**Provided material:**

==================================================

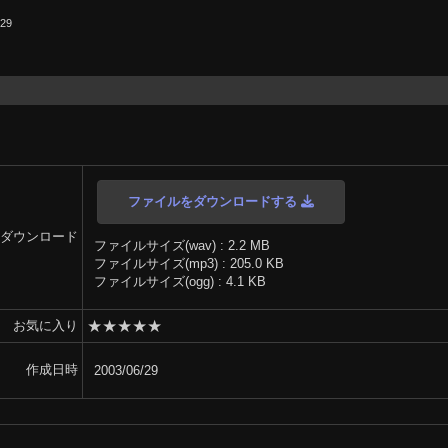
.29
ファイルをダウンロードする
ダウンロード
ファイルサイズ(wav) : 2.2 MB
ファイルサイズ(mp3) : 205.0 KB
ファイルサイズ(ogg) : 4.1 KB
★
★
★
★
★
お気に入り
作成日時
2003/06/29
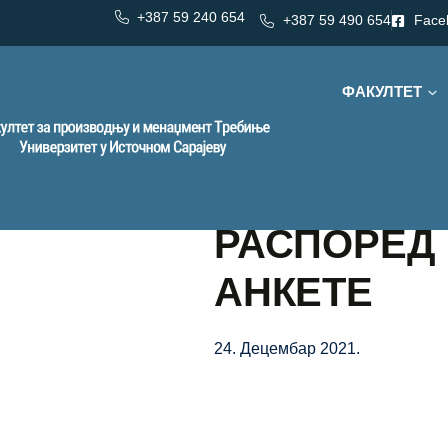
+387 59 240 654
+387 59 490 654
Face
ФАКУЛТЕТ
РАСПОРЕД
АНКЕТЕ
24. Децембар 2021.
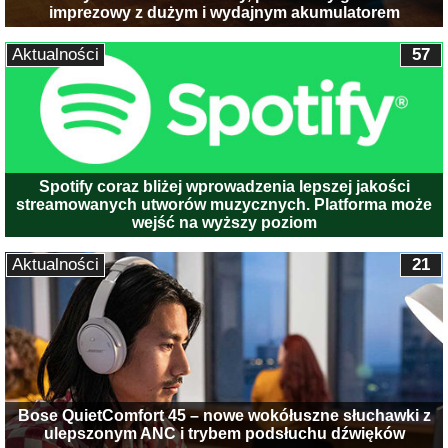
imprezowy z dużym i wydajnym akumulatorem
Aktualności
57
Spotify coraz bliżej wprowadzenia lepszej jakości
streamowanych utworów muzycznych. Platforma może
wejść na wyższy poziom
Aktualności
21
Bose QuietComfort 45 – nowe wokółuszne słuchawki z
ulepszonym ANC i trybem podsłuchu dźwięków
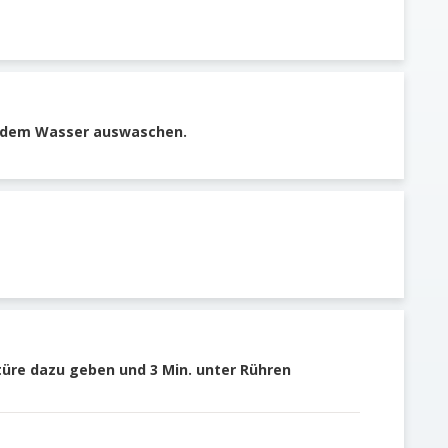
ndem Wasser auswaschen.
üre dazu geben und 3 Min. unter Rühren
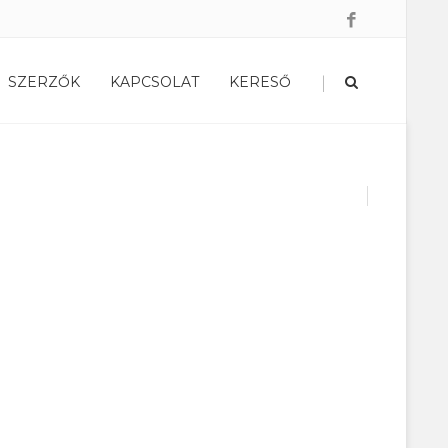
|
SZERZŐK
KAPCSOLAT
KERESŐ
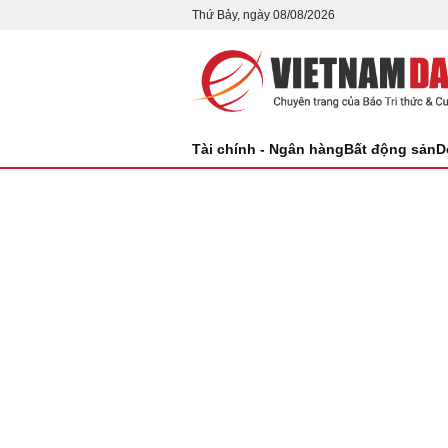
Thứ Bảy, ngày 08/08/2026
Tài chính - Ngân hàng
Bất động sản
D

==================================================

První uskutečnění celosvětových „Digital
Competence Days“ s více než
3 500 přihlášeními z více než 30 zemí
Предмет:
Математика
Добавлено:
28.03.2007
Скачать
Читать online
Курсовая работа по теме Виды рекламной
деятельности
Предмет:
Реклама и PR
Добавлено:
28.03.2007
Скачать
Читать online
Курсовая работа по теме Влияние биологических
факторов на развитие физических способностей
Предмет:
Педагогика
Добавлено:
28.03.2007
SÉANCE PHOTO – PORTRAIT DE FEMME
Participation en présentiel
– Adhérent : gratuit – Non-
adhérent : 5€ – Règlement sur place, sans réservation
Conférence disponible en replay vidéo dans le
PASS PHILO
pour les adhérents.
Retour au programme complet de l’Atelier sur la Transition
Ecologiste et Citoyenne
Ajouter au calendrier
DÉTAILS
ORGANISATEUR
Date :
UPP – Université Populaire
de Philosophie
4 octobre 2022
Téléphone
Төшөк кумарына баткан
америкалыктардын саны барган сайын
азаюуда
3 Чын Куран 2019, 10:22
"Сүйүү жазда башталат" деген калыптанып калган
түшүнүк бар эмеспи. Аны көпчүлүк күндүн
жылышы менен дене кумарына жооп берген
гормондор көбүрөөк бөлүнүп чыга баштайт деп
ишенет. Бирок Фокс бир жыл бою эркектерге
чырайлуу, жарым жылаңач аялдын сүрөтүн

==================================================

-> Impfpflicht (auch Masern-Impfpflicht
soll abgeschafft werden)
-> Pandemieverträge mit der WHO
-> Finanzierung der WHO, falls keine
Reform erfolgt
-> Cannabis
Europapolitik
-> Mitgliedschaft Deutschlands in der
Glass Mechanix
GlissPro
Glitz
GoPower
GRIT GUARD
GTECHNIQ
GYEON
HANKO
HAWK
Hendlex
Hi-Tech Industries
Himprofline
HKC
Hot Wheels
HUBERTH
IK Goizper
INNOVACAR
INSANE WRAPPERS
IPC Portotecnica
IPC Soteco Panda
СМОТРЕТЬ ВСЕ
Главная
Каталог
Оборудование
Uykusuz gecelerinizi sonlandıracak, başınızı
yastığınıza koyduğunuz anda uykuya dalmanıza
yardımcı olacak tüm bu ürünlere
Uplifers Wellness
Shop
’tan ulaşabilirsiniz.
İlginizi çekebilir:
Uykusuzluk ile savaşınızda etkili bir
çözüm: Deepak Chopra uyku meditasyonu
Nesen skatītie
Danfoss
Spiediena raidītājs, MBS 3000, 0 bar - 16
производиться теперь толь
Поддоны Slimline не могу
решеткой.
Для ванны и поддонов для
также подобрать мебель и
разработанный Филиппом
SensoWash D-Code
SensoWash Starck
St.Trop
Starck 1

==================================================

**Work instructions:** The listing above holds a line with "Conférence disponible en replay vidéo dans le" and a line with "чырайлуу, жарым жылаңач аялдын сүрөтүн". Print the stretch from the first through the second, exactly and alone.

**Output:**
Conférence disponible en replay vidéo dans le
PASS PHILO
pour les adhérents.
Retour au programme complet de l’Atelier sur la Transition
Ecologiste et Citoyenne
Ajouter au calendrier
DÉTAILS
ORGANISATEUR
Date :
UPP – Université Populaire
de Philosophie
4 octobre 2022
Téléphone
Төшөк кумарына баткан
америкалыктардын саны барган сайын
азаюуда
3 Чын Куран 2019, 10:22
"Сүйүү жазда башталат" деген калыптанып калган
түшүнүк бар эмеспи. Аны көпчүлүк күндүн
жылышы менен дене кумарына жооп берген
гормондор көбүрөөк бөлүнүп чыга баштайт деп
ишенет. Бирок Фокс бир жыл бою эркектерге
чырайлуу, жарым жылаңач аялдын сүрөтүн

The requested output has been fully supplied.